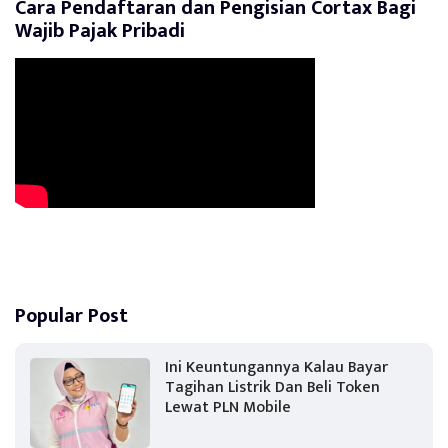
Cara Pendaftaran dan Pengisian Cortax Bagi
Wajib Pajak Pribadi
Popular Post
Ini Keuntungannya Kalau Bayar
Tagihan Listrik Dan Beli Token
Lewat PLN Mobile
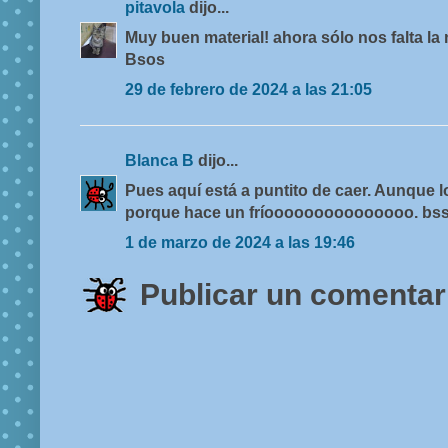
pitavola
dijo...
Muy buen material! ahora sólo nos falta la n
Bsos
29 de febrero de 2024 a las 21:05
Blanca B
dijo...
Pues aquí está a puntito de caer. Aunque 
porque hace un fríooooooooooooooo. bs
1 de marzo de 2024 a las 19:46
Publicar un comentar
--
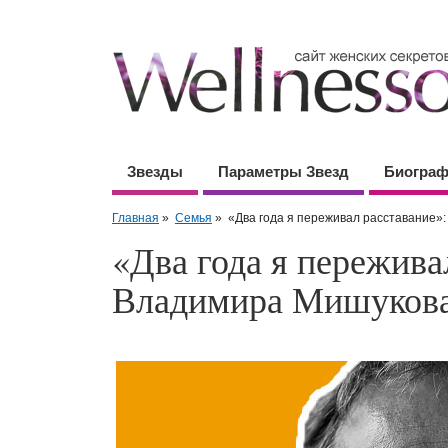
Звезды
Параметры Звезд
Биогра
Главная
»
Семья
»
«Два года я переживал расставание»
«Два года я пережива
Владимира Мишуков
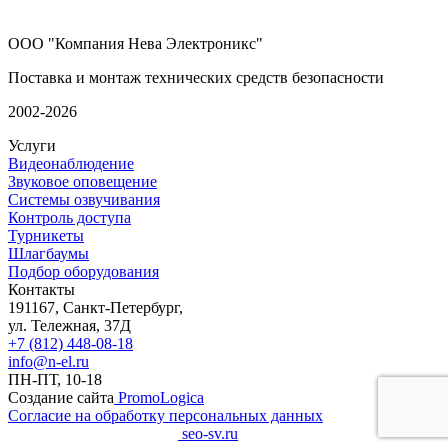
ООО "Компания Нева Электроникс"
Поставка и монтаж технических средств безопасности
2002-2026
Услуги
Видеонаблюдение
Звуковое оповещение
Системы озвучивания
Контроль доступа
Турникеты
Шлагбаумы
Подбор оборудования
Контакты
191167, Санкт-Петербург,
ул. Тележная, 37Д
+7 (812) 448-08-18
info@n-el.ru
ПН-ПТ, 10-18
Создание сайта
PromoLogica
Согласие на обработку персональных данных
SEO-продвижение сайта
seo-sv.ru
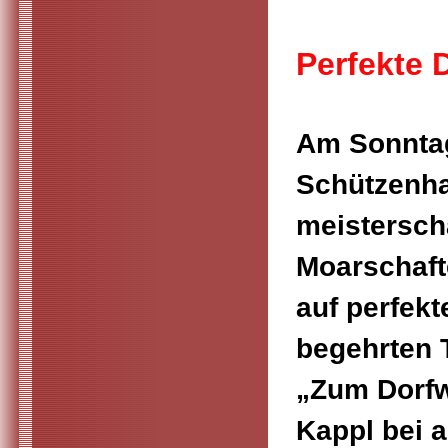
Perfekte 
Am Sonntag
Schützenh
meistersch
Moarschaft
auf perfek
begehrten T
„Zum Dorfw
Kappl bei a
---
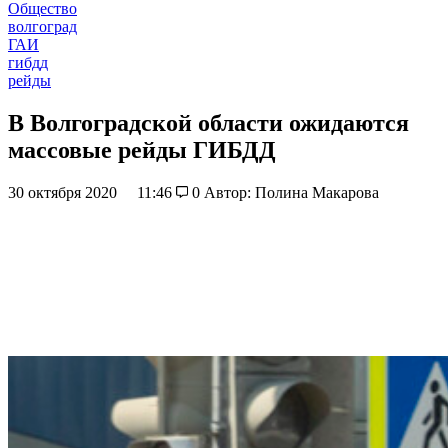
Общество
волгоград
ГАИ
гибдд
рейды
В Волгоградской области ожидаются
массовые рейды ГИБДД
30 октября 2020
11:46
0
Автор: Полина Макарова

[Task to carry out] The answer must be a single number: how many lines of the entries contain "года".

[Problem solution] 2